Advocate Michelle le Roux said Nxasana was subjected to a smear campaign where the police and the NPA in Durban tried to collect dirt by visiting people he knew.
"On the allegations that he is a man who held out a price or a man that took a bribe, that is an error. It is not appropriate to call him a man that took a bribe."
Le Roux explained that Nxasana was appointed on October 1, 2013.
A year later, Nxasana wrote a letter informing Zuma that his subordinates must be disciplined because they were trying to undermine him.
After following all the processes of reporting his frustration, he turned to Zuma and Zuma asked him to resign.
"This is simply not a bribe," she said about the settlement.
Justice Cachalia asked Le Roux why Nxasana did not reject the settlement and seek protection from the court instead.
"He did take the president to court to say he must stop threatening him."
Justice Cachalia said about Nxasana's walking away that he essentially "abandoned the NPA and left it to the wolves".
Le Roux said Nxasana tried to stick it out but "there comes a time where you have to choose your family".
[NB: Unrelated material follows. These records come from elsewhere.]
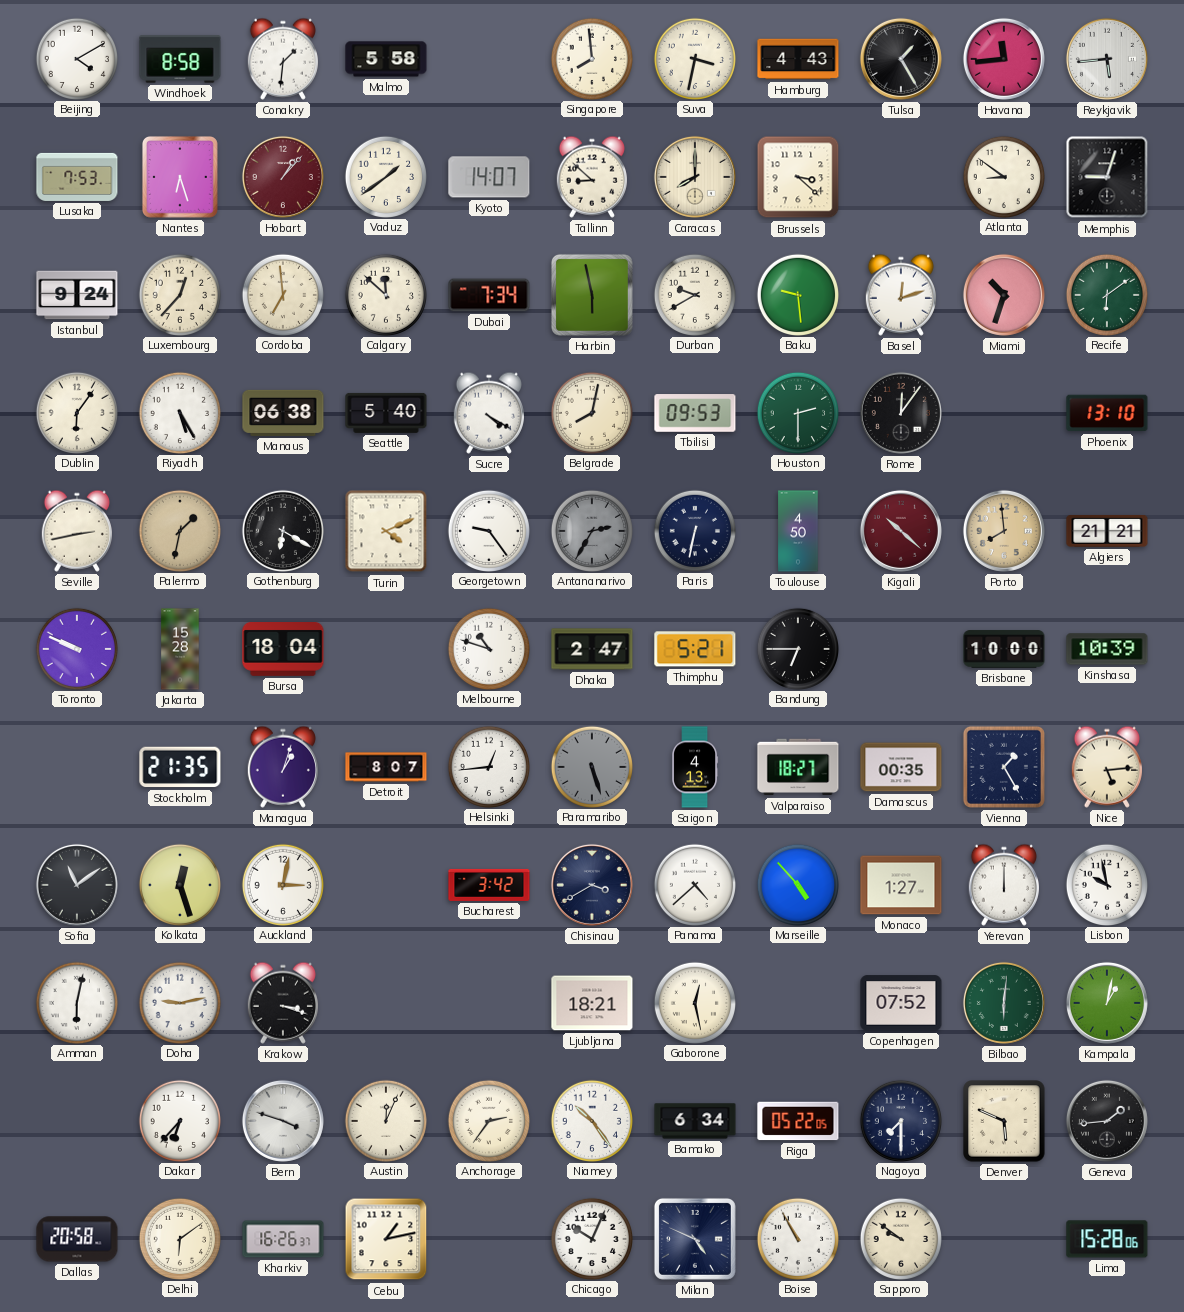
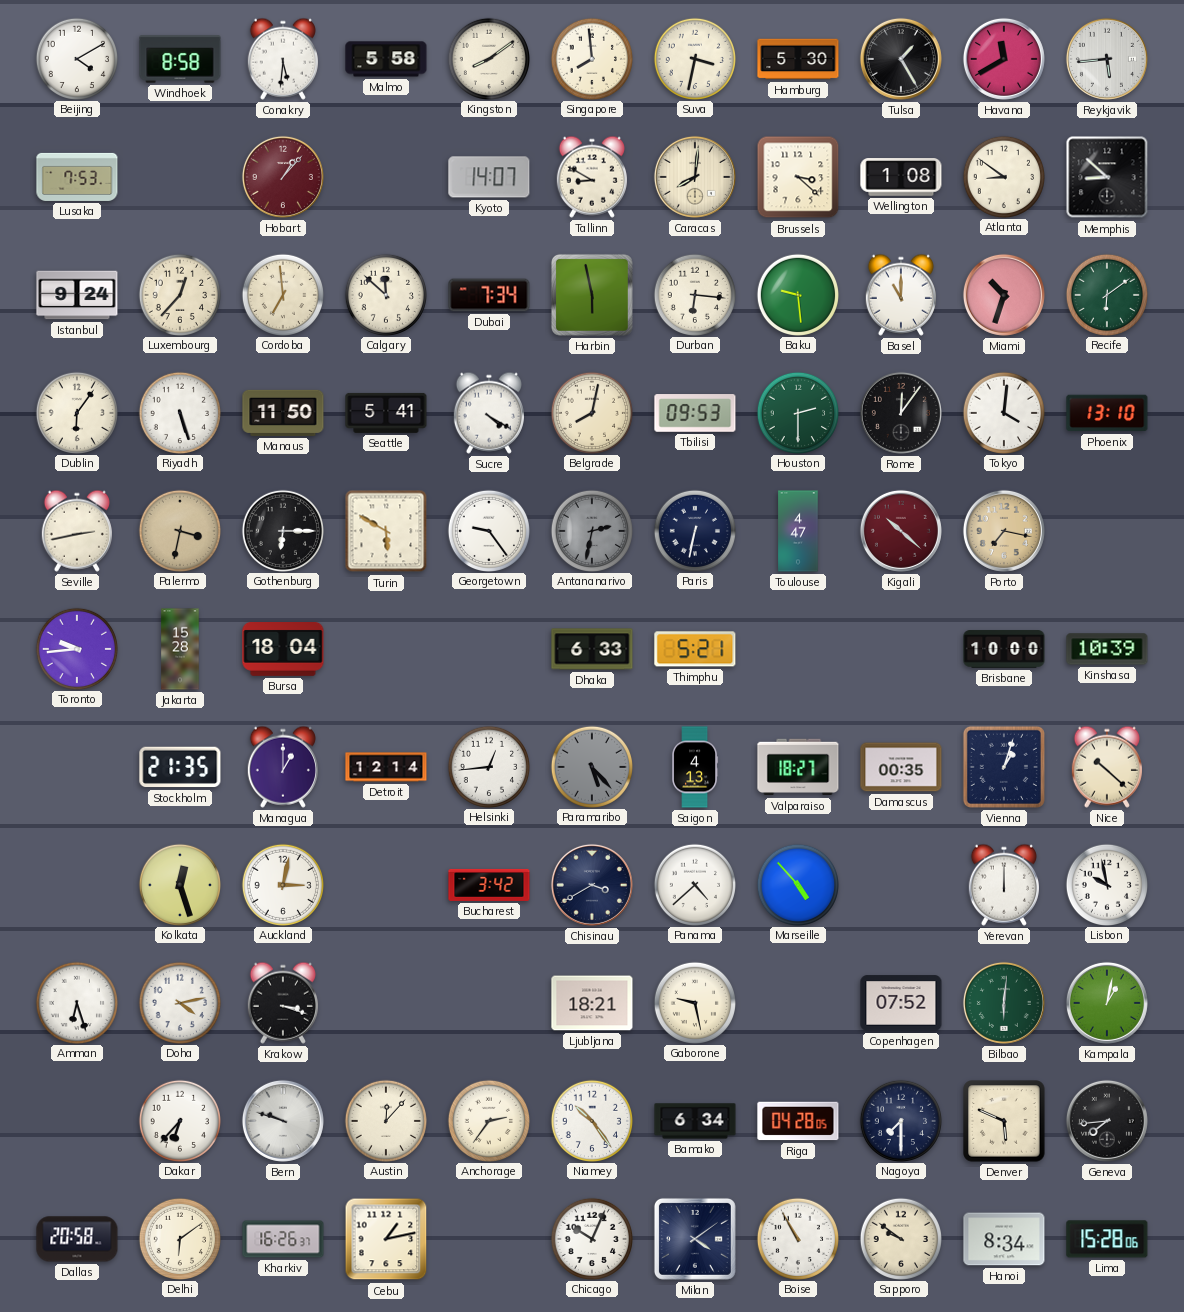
Conakry: 1:31 -> 5:31
Kingston: none -> 8:09
Hamburg: 4:43 -> 5:30
Havana: 11:44 -> 11:40
Nantes: 6:27 -> none
Vaduz: 1:39 -> none
Tallinn: 8:52 -> 8:50
Caracas: 8:00 -> 8:01
Wellington: none -> 1:08
Memphis: 9:03 -> 8:52
Durban: 9:40 -> 6:16
Basel: 12:12 -> 11:00
Riyadh: 5:25 -> 5:27
Manaus: 06:38 -> 11:50
Seattle: 5:40 -> 5:41
Tokyo: none -> 4:01
Palermo: 1:32 -> 3:32
Gothenburg: 6:20 -> 6:15
Turin: 4:11 -> 5:50
Antananarivo: 2:35 -> 2:32
Toulouse: 4:50 -> 4:47
Porto: 7:59 -> 7:17
Algiers: 21:21 -> none
Toronto: 9:49 -> 9:44
Melbourne: 10:48 -> none
Dhaka: 2:47 -> 6:33
Bandung: 6:45 -> none
Managua: 1:03 -> 1:00
Detroit: 8:07 -> 12:14
Paramaribo: 5:27 -> 5:23
Vienna: 1:25 -> 1:03
Nice: 5:14 -> 10:22
Sofia: 11:09 -> none
Monaco: 1:27 -> none
Amman: 6:02 -> 6:27
Doha: 9:13 -> 4:13
Gaborone: 12:28 -> 9:28
Bern: 3:48 -> 9:48
Austin: 12:04 -> 12:07
Riga: 05:22 -> 04:28
Geneva: 1:44 -> 7:44
Milan: 4:49 -> 4:09
Hanoi: none -> 8:34
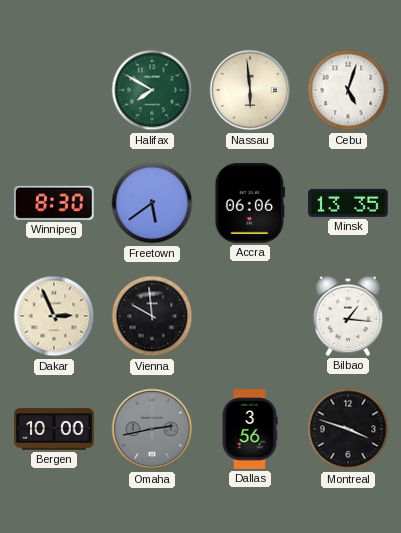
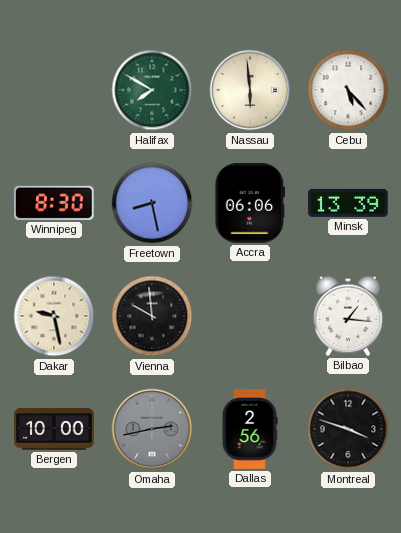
Cebu: 5:03 -> 5:23
Freetown: 5:39 -> 8:28
Minsk: 13:35 -> 13:39
Dakar: 2:56 -> 9:28
Dallas: 3:56 -> 2:56
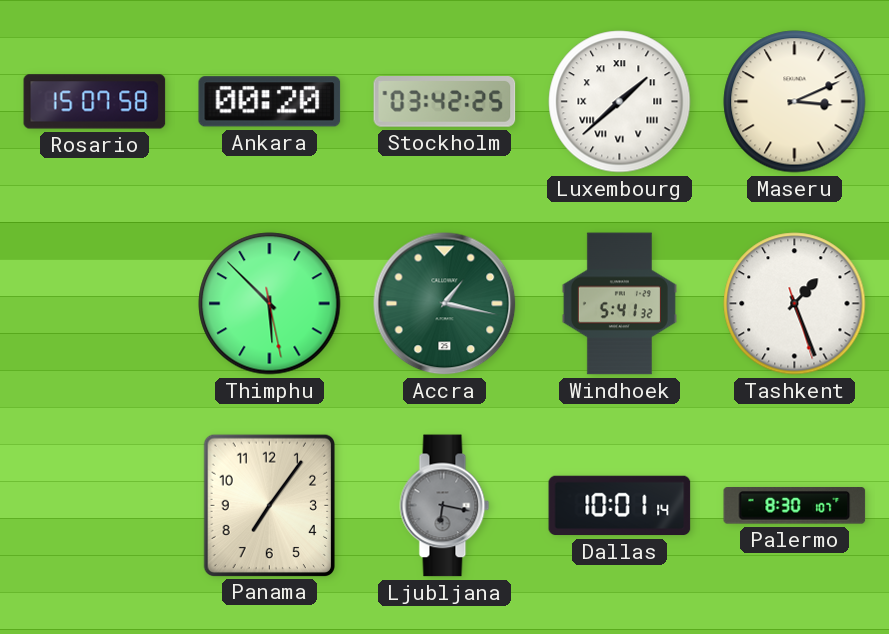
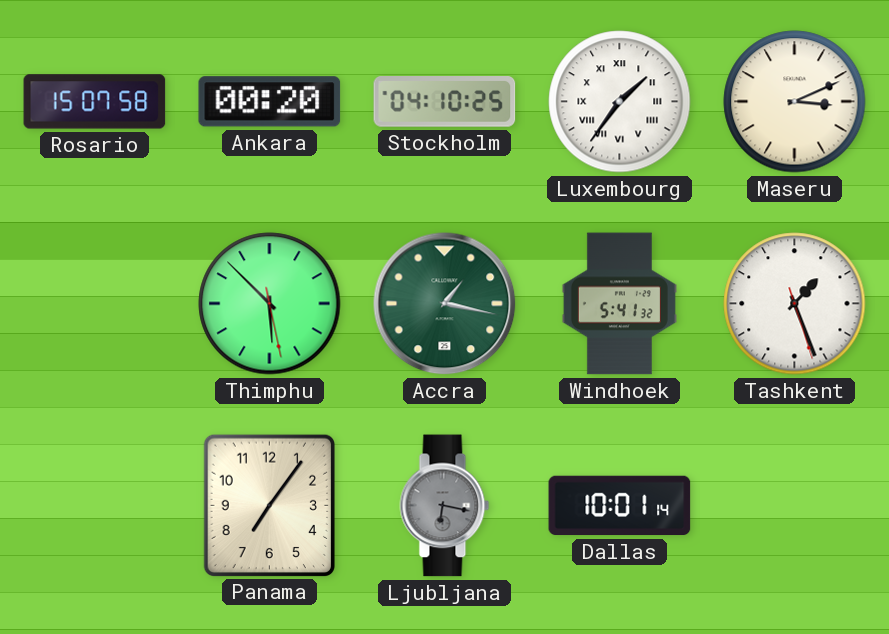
Stockholm: 03:42 -> 04:10
Luxembourg: 1:38 -> 1:36
Palermo: 8:30 -> none
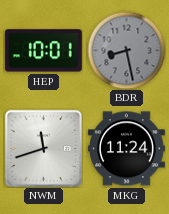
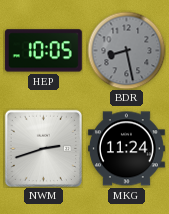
HEP: 10:01 -> 10:05
NWM: 11:42 -> 2:42
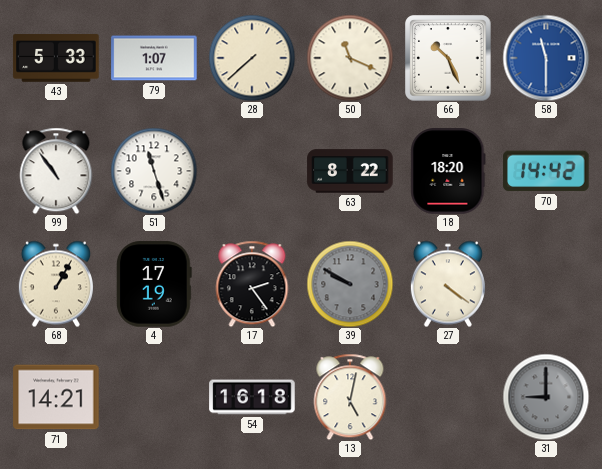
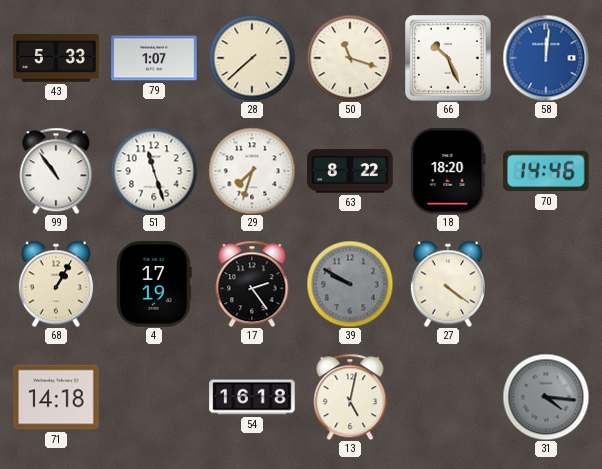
50: 11:19 -> 11:18
58: 11:30 -> 12:01
29: none -> 7:33
70: 14:42 -> 14:46
71: 14:21 -> 14:18
31: 9:00 -> 4:16
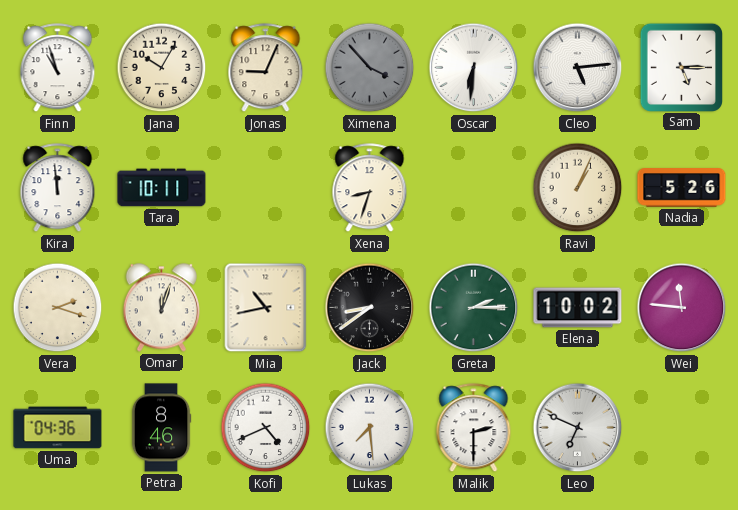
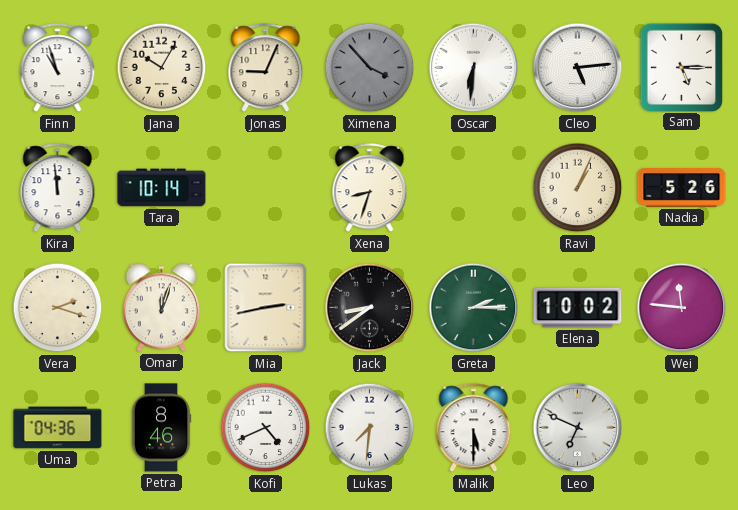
Tara: 10:11 -> 10:14
Mia: 10:43 -> 2:43
Lukas: 7:29 -> 7:31
Malik: 2:30 -> 5:30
Last month, just hours before his deadline, Zuma submitted representations to the NPA.
The representations relate to a Supreme Court of Appeal (SCA) ruling which dismissed Zuma's and the NPA's application to appeal a North Gauteng High Court ruling that the dropping of the corruption charges against him by then NPA boss Mokotedi Mpshe was "irrational".
Mpshe dropped the charges, based on the so-called "Spy Tapes", which were presented to him by Zuma's legal team.
The tapes were made up of recordings of telephone conversations between then Scorpions boss Leonard McCarthy and former NPA boss Bulelani Ngcuka, which Zuma's legal team claimed showed political interference in the decision to charge him.